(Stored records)
:::::

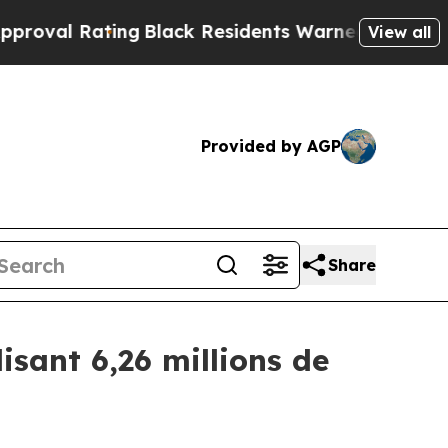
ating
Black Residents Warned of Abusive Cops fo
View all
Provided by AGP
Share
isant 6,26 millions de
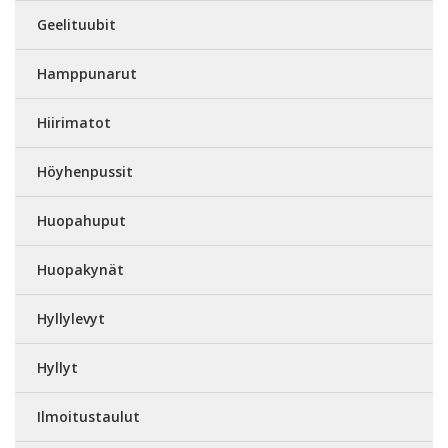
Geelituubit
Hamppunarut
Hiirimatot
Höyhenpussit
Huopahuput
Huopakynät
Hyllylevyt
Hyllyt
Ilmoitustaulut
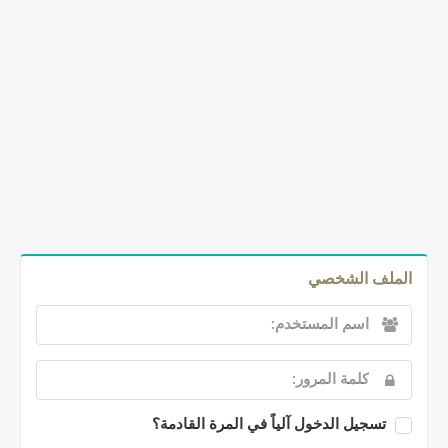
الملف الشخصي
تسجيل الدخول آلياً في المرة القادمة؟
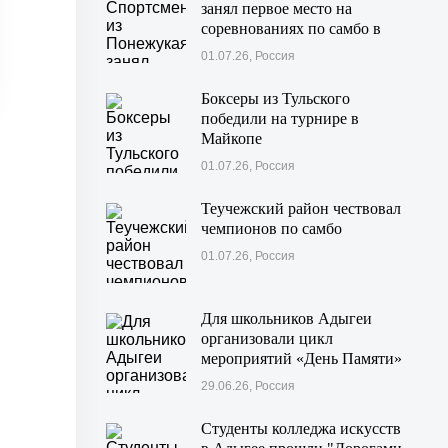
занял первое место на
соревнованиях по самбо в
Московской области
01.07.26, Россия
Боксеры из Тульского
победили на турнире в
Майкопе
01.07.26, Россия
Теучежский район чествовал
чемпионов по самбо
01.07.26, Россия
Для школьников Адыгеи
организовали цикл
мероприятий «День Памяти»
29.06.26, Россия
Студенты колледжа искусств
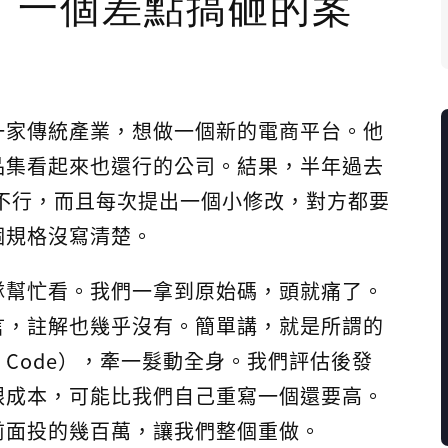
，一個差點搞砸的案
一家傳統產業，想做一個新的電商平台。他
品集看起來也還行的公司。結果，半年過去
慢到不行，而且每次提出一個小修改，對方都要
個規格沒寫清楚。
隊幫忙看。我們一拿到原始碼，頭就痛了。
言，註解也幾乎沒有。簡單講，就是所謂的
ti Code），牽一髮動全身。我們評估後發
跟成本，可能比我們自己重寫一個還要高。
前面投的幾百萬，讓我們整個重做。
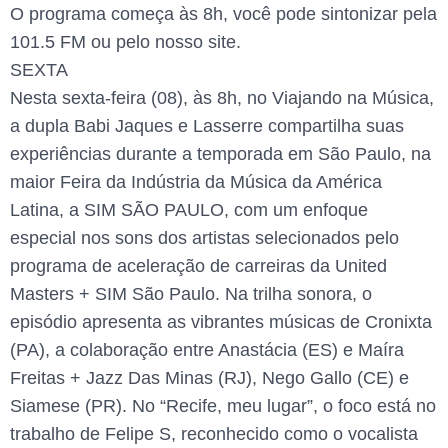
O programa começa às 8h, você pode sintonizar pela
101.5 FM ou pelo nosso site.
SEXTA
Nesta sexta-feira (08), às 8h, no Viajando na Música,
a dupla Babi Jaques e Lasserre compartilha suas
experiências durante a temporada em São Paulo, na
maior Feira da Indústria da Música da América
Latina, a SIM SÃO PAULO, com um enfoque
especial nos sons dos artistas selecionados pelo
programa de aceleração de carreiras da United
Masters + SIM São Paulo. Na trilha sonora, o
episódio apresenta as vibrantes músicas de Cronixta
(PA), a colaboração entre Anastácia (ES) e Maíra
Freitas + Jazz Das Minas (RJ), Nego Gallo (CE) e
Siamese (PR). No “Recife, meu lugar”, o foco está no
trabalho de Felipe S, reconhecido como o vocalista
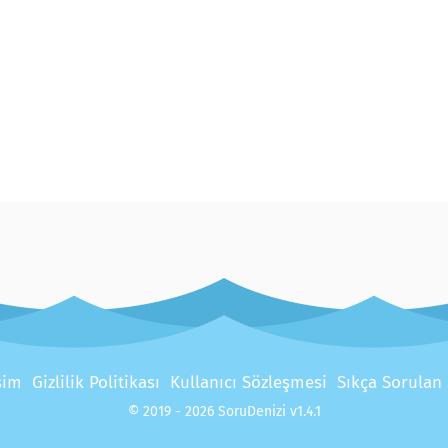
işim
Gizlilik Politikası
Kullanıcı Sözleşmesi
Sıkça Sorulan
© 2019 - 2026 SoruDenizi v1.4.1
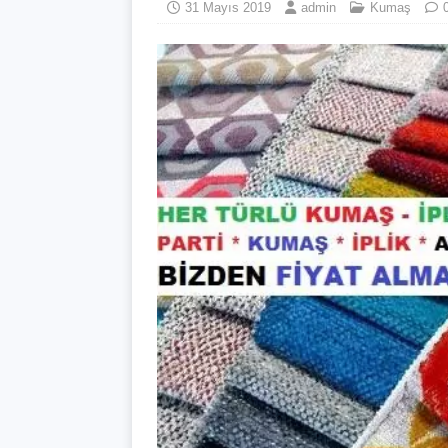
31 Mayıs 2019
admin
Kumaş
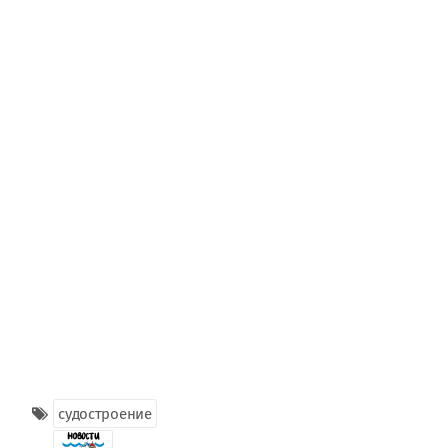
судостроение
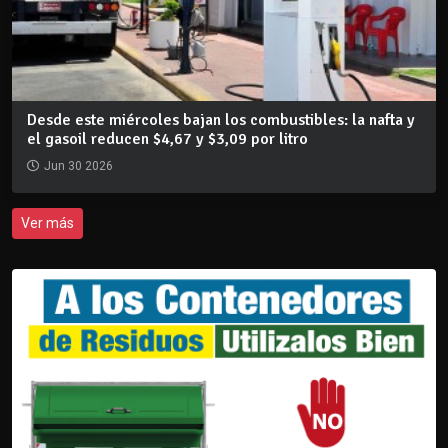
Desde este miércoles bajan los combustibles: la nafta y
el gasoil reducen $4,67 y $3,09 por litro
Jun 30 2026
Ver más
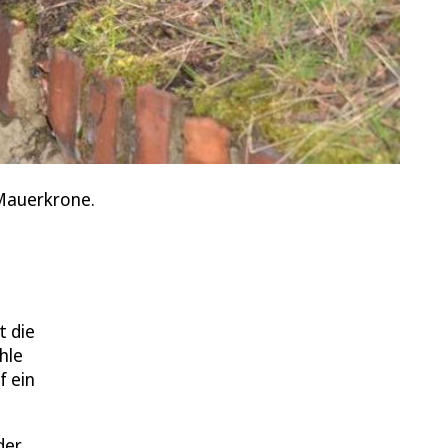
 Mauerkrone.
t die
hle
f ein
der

:::::

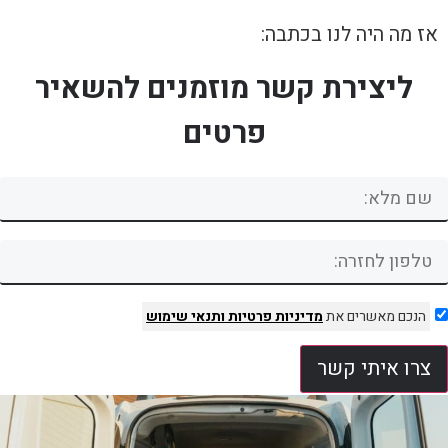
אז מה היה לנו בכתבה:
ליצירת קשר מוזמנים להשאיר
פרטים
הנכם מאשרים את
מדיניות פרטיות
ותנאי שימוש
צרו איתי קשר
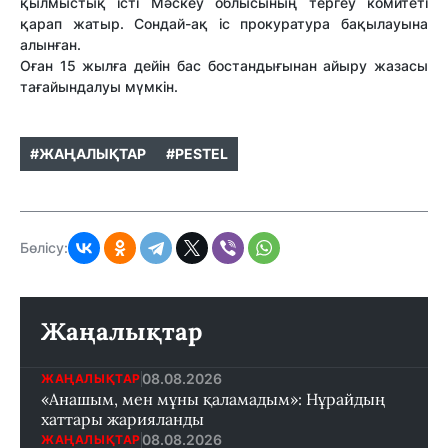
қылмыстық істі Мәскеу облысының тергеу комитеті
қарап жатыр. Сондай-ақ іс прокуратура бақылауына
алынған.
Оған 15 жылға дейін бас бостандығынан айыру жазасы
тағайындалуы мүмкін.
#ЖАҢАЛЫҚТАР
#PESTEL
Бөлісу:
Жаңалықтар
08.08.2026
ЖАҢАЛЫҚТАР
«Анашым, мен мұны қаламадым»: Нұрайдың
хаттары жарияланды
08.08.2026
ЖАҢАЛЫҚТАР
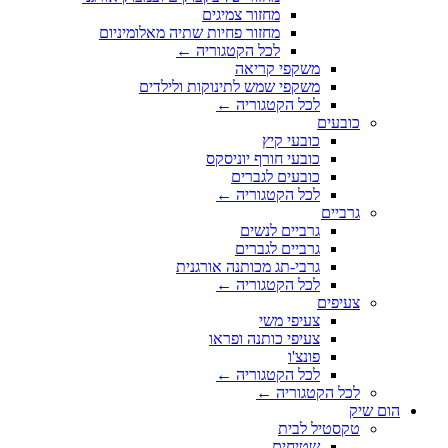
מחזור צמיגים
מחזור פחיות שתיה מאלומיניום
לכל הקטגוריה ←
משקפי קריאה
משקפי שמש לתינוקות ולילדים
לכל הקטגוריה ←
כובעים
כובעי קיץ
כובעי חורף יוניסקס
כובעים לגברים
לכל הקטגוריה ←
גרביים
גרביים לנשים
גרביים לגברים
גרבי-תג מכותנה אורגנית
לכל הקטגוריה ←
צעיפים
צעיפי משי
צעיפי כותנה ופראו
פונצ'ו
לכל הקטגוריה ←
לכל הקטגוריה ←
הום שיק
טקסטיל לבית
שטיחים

:::::

§ Task objective
The expected answer is every line above in which the word "משקפי" appears.

§ Your solution
משקפי קריאה
משקפי שמש לתינוקות ולילדים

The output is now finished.